# Buying a new tv



## Finian (Jul 20, 2019)

I have a galaxy j7star with amazon prime. Which type of tv (roku,amazon) or what subscriptions or streaming services will I need to watch espn?


----------



## TerryNet (Mar 23, 2005)

Are you asking about a TV? Or a "watching TV over the internet" device (such as Apple TV or Amazon Fire Cube)? Or both? Or something else?


----------



## Gr3iz (Mar 9, 2009)

Hello and welcome to TSG!!

It sounds like you want to know which streaming service will provide ESPN? There are several. Either a Roku or Amazon TV stick will allow you to use Sling, Hulu Live or others. See this web site:
https://www.killthecablebill.com/tv-channels/espn/


----------



## Deke40 (Jun 27, 2002)

_ I prefer PlayStationVue Elite as it has a plethora of sports channels.

_


----------



## Gr3iz (Mar 9, 2009)

I actually started with them. I switched to Sling when they jacked their prices by over 25% (I forget how much). More recently I switched to Hulu Live TV because I can't always rely on my antennae to pull in local stations. I get the few sports stations I need for my racing (FS1 and NBCSN).


----------



## Deke40 (Jun 27, 2002)

We have had only a $5 increase while we have been on PSVUE. I probably don't watch a 10% of the channels but I do love my college football and this fits the bill.
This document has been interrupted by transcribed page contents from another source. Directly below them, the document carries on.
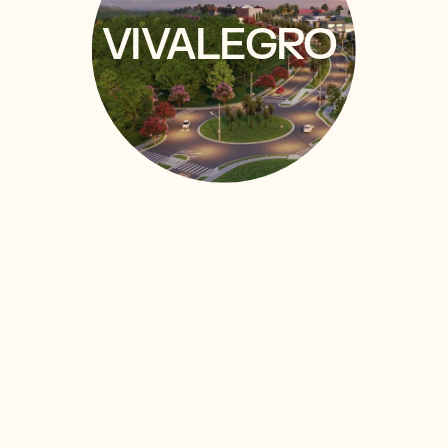
VIVALEGRO
VIVALEGRO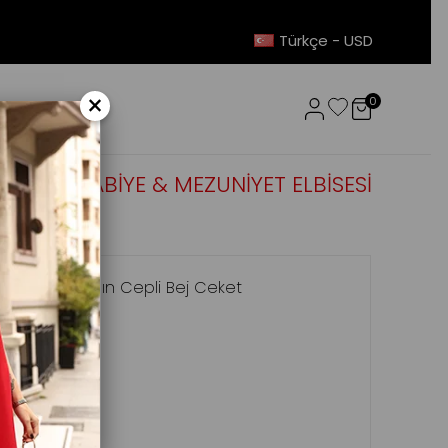
Türkçe - USD
×
0
OUTLET
ABİYE & MEZUNİYET ELBİSESİ
Ceket
Kadın Cepli Bej Ceket
 Ceket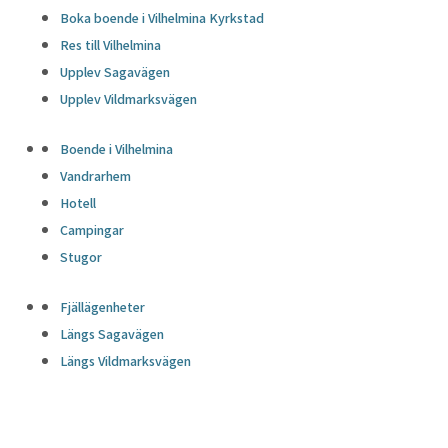
Boka boende i Vilhelmina Kyrkstad
Res till Vilhelmina
Upplev Sagavägen
Upplev Vildmarksvägen
Boende i Vilhelmina
Vandrarhem
Hotell
Campingar
Stugor
Fjällägenheter
Längs Sagavägen
Längs Vildmarksvägen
It has pretty well been bulletproof except for a boo boo yesterday morning for a short time. My bedroom TV where I watch my games is probably dormant for over 6 or 7 months of the year. With Hulu, Neflix, Acorn and Prime I have plenty to watch.

We are lucky to be in one of the markets where they have the Big 4-ABC, NBC. CBS and FOX.


----------